Currently, astronauts aboard ISS are limited by a connectivity threshold of 300 megabits per second, about twice the speed of most home WiFi networks.
“Fundamentally, this upgrade of both the onboard and ground data communications systems enables an increase in the scientific output from the space station,” Mark Severance, network director of human spaceflight at NASA’s Goddard Space Flight Center, said in a news release. “Increasing the data downlink rates from the station will allow the manifestation of new experiments and technology demonstrations that have higher data-rate requirements than could previously be accommodated.”
The Space Network consists of a constellation of relay satellites circling Earth in geosynchronous orbit. NASA spacecrafts beam data to the nearest satellite. The data is relayed from the satellite to a ground terminal and ultimately ends up at one of NASA’s data centers.
The wireless communication system allows NASA to download scientific data from instruments installed on its various spacecraft. The system also allows astronauts on the space station to conduct video interviews and audio conversations.

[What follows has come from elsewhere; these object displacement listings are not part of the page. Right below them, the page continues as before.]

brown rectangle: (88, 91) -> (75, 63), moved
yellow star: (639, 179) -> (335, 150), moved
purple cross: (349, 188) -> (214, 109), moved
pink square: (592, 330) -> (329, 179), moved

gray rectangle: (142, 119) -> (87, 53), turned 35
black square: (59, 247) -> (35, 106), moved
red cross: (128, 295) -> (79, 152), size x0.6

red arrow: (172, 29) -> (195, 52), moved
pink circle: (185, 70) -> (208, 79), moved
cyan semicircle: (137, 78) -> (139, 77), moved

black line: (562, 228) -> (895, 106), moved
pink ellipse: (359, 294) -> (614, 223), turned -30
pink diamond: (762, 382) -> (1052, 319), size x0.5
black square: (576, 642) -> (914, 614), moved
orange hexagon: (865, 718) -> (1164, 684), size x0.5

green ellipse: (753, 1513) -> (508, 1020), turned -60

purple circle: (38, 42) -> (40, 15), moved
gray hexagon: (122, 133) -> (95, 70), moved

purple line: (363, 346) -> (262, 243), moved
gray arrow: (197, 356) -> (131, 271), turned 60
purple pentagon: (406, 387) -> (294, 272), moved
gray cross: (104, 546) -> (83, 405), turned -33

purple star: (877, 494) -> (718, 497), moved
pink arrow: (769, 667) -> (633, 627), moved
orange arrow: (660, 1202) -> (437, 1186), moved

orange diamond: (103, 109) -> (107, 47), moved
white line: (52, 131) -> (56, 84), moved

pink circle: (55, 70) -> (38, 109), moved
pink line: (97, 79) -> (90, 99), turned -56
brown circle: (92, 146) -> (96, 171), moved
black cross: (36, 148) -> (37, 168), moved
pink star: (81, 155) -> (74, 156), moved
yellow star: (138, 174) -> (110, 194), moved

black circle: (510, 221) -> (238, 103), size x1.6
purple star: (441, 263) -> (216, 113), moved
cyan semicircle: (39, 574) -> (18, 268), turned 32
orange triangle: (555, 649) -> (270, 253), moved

In total, 40 NASA missions rely on the Space Network, including the Hubble Space Telescope. An average of 28 terabytes of information are transmitted across the network every day.
Ground terminals in White Sands, New Mexico, and Guam are set to receive hardware upgrades to double download speeds. A new craft will be added to the Tracking and Data Relay Satellites fleet in 2017, further boosting the system’s capabilities.
“The project is committed to evolving the Space Network to enable new mission concepts by simplifying customer interfaces, increasing customer data rates, and enabling new concepts of operations,” said project manager Ted Sobchak.